Italiani sempre più poveri e disuguali di fronte alla salute

Ad oggi oltre un milione di famiglie italiane sono in difficoltà economiche per le spese sanitarie e la differenza dell’aspettativa di vita tra Nord e Sud e tra ricchi e poveri è sempre più evidente.

Dal 2009, nonostante l’elevata qualità delle cure, la spesa pubblica italiana per la sanità è diminuita progressivamente: una politica di de-finanziamento che ci accomuna sempre più ai Paesi dell’Est Europa. Spendiamo, infatti, il 31,3% in meno degli altri Paesi dell’Europa occidentale.

Proprio per questo continuano a lievitare le spese delle famiglie per la sanità privata, arrivando agli attuali 40 miliardi di euro. Tutto ciò, oltre ad avere conseguenze drammatiche per i bilanci familiari, aggrava le disuguaglianze sociali e territoriali: in tutto, tra coloro che hanno avuto difficoltà economiche e coloro che sono scivolati addirittura sotto la soglia di povertà, il problema dei costi sanitari ha toccato quasi un milione e centomila le famiglie.

Tra queste ultime, la quota di famiglie che ha avuto problemi economici, senza però dover dichiarare bancarotta, è circa il 6%. Ma, se in Piemonte sono meno del 3%, al Sud sono molte di più (in Calabria il 12% delle famiglie, in Sicilia il 10% e in Sardegna il 9%).

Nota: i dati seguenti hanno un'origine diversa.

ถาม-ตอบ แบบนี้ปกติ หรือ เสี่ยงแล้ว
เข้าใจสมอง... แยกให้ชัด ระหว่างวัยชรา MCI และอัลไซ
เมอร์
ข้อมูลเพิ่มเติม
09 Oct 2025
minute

Senza dimenticare i problemi in Umbria e in Liguria con rispettivamente il 10% e il 7% delle famiglie costrette a subire disagi economici.

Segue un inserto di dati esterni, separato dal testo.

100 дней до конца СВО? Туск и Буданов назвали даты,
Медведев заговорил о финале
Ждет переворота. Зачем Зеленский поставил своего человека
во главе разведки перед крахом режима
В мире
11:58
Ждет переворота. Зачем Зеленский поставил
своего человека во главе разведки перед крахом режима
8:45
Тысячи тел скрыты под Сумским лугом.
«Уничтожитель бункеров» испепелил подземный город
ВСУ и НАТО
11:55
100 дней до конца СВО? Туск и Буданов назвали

Lo stesso vale per gli oltre 350 mila nuclei familiari che, per potersi curare, hanno dovuto attingere alle loro tasche, scivolando così al di sotto della soglia di povertà. Un dramma che impatta sullo 0,5% delle famiglie piemontesi, ma sul 4% e più della Basilicata o il 3,6% della Calabria.

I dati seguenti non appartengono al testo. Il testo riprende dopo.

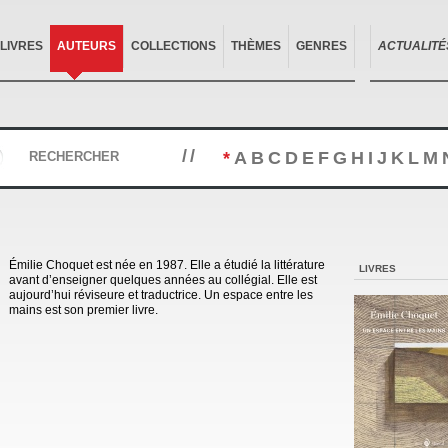
LIVRES
AUTEURS
COLLECTIONS
THÈMES
GENRES
ACTUALITÉ
//
*
A
B
C
D
E
F
G
H
I
J
K
L
M
RECHERCHER
Émilie Choquet est née en 1987. Elle a étudié la littérature
LIVRES
avant d’enseigner quelques années au collégial. Elle est
aujourd’hui réviseure et traductrice. Un espace entre les
mains est son premier livre.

Due sono le cose: o ci si impoverisce oppure si rinuncia alle cure. Così, circa il 17% delle famiglie ha cercato di risparmiare rinviando a tempi migliori una visita medica, mentre più di un milione e centomila famiglie hanno deciso di annullare qualsiasi appuntamento sanitario.

Gli effetti di questo disagio economico si riflettono sulla salute degli italiani. Così, come si evince dal 13esimo Rapporto del CREA Sanità (Istituto di Ricerca dell’Università Tor Vergata di Roma), al Sud gli ultra 65enni hanno davanti a sé tre anni di vita in meno che nel resto d' Italia. E se al Nord in media si può sperare di vivere in buona salute fino a 60 anni, al Sud l'aspettativa di vita scende a 55 anni, toccando il minimo di 52 anni in Calabria. Altri dati dell'Osservatorio Italiano della Salute rilevano che al Sud l'aspettativa di vita è tornata ai livelli del dopoguerra (Campania e Sicilia hanno valori uguali a Bulgaria e Romania), mentre nelle Marche e a Trento si hanno davanti gli stessi anni di vita degli svedesi.

Istituto Superiore di Sanità, AIFA, AGENAS e Istituto per il contrasto delle Malattie nella Povertà hanno condotto un anno fa uno studio, evidenziando come chi abbia un reddito superiore alla media inizi ad accusare i primi acciacchi a 70 anni, mentre chi ha un basso reddito inizia a stare meno bene tra i 60 e i 64 anni. Insomma: di fronte alla malattia non siamo tutti uguali.

Nonostante ciò, il nostro servizio sanitario nazionale è ancora un'eccellenza europea. Pur con grandi differenze territoriali e sociali, per aspettativa di vita siamo secondi solo alla Spagna: in Italia a 65 anni si può sperare di vivere molto bene per altri 10 anni. E ancora: per quanto riguarda i tumori il tasso di mortalità in Italia è inferiore rispetto alla media europea, mentre in caso di infarto i nostri tassi di sopravvivenza sono i migliori del mondo occidentale. Con queste performance varrebbe forse la pena tornare a investire in sanità pubblica!